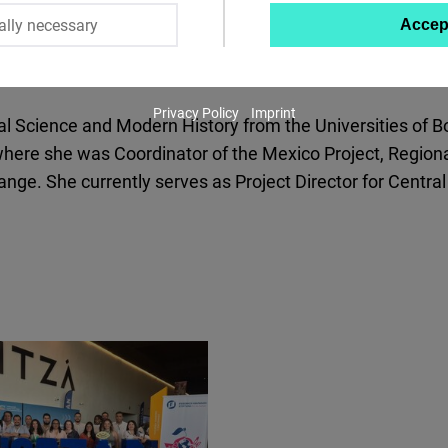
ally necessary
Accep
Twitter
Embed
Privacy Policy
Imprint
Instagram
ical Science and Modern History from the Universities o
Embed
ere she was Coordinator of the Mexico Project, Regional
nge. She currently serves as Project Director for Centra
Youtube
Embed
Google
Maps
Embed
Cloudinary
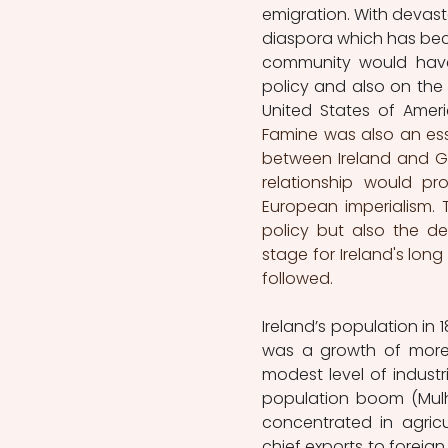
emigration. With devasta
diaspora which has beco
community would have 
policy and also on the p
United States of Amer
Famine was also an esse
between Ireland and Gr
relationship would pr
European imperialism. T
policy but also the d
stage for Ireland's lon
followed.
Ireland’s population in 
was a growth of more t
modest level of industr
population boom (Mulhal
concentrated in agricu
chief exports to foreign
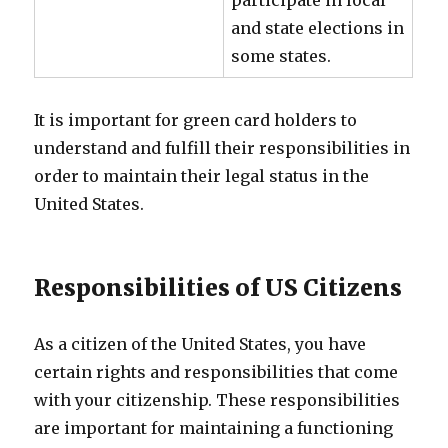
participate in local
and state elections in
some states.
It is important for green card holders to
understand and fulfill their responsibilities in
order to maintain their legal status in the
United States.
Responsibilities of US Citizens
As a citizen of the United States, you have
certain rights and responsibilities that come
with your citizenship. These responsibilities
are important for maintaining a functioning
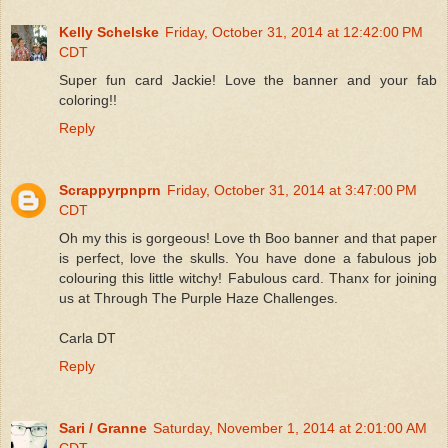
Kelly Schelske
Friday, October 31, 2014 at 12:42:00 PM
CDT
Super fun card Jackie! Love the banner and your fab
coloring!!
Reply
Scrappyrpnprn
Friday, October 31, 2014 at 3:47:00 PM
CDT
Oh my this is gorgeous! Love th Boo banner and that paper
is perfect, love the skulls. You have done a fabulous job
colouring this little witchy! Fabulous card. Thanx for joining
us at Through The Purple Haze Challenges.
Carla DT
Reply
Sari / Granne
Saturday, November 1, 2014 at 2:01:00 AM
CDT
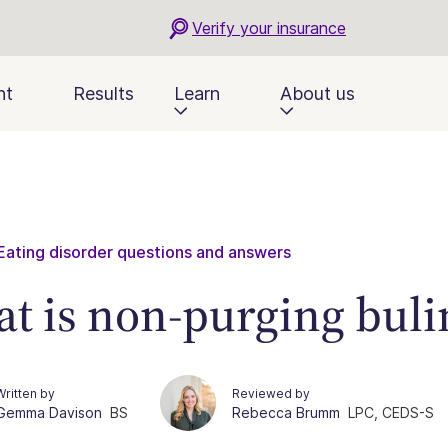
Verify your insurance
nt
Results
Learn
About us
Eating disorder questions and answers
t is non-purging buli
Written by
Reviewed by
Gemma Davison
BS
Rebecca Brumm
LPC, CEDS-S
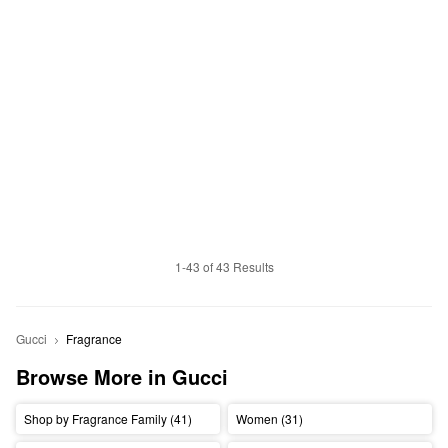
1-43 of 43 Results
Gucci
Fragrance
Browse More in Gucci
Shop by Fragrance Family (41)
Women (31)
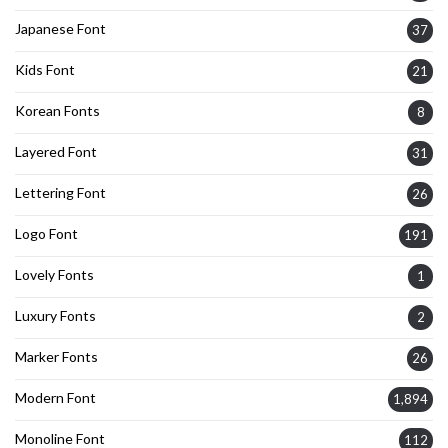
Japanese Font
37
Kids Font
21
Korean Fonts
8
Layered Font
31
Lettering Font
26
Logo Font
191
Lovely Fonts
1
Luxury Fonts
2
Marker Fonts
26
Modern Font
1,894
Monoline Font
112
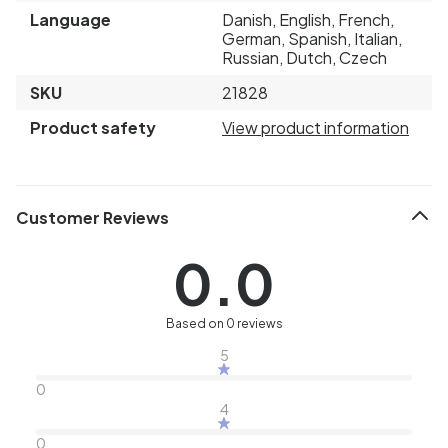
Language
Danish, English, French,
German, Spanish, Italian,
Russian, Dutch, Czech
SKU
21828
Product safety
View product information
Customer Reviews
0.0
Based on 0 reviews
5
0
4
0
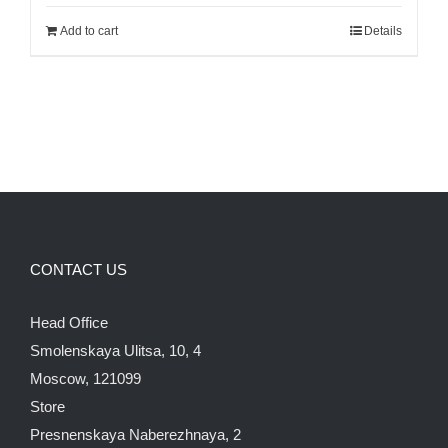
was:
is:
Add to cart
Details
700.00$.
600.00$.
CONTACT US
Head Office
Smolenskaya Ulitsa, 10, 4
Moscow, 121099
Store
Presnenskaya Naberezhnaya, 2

§

#### [What this task involves]
Repeat the listing in full and exactly. Leave any pictures out.

#### [Exercise output]
ally necessary
Accep
Twitter
Embed
Privacy Policy
Imprint
Instagram
ical Science and Modern History from the Universities o
Embed
ere she was Coordinator of the Mexico Project, Regional
nge. She currently serves as Project Director for Centra
Youtube
Embed
Google
Maps
Embed
Cloudinary
emigration. With devasta
diaspora which has beco
community would have 
policy and also on the p
United States of Amer
Famine was also an esse
between Ireland and Gr
relationship would pr
European imperialism. T
policy but also the d
stage for Ireland's lon
followed.
Ireland’s population in 
was a growth of more t
modest level of industr
population boom (Mulhal
concentrated in agricu
chief exports to foreign
participate in local
and state elections in
some states.
It is important for green card holders to
understand and fulfill their responsibilities in
order to maintain their legal status in the
United States.
Responsibilities of US Citizens
As a citizen of the United States, you have
certain rights and responsibilities that come
with your citizenship. These responsibilities
are important for maintaining a functioning
Kelly Schelske
Friday, October 31, 2014 at 12:42:00 PM
CDT
Super fun card Jackie! Love the banner and your fab
coloring!!
Reply
Scrappyrpnprn
Friday, October 31, 2014 at 3:47:00 PM
CDT
Oh my this is gorgeous! Love th Boo banner and that paper
is perfect, love the skulls. You have done a fabulous job
colouring this little witchy! Fabulous card. Thanx for joining
us at Through The Purple Haze Challenges.
Carla DT
Reply
Sari / Granne
Saturday, November 1, 2014 at 2:01:00 AM
CDT
Verify your insurance
nt
Results
Learn
About us
Eating disorder questions and answers
t is non-purging buli
Written by
Reviewed by
Gemma Davison
BS
Rebecca Brumm
LPC, CEDS-S
1-43 of 43 Results
Gucci
Fragrance
Browse More in Gucci
Shop by Fragrance Family (41)
Women (31)
Japanese Font
37
Kids Font
21
Korean Fonts
8
Layered Font
31
Lettering Font
26
Logo Font
191
Lovely Fonts
1
Luxury Fonts
2
Marker Fonts
26
Modern Font
1,894
Monoline Font
112
Language
Danish, English, French,
German, Spanish, Italian,
Russian, Dutch, Czech
SKU
21828
Product safety
View product information
Customer Reviews
0.0
Based on 0 reviews
5
0
4
0
was:
is:
Add to cart
Details
700.00$.
600.00$.
CONTACT US
Head Office
Smolenskaya Ulitsa, 10, 4
Moscow, 121099
Store
Presnenskaya Naberezhnaya, 2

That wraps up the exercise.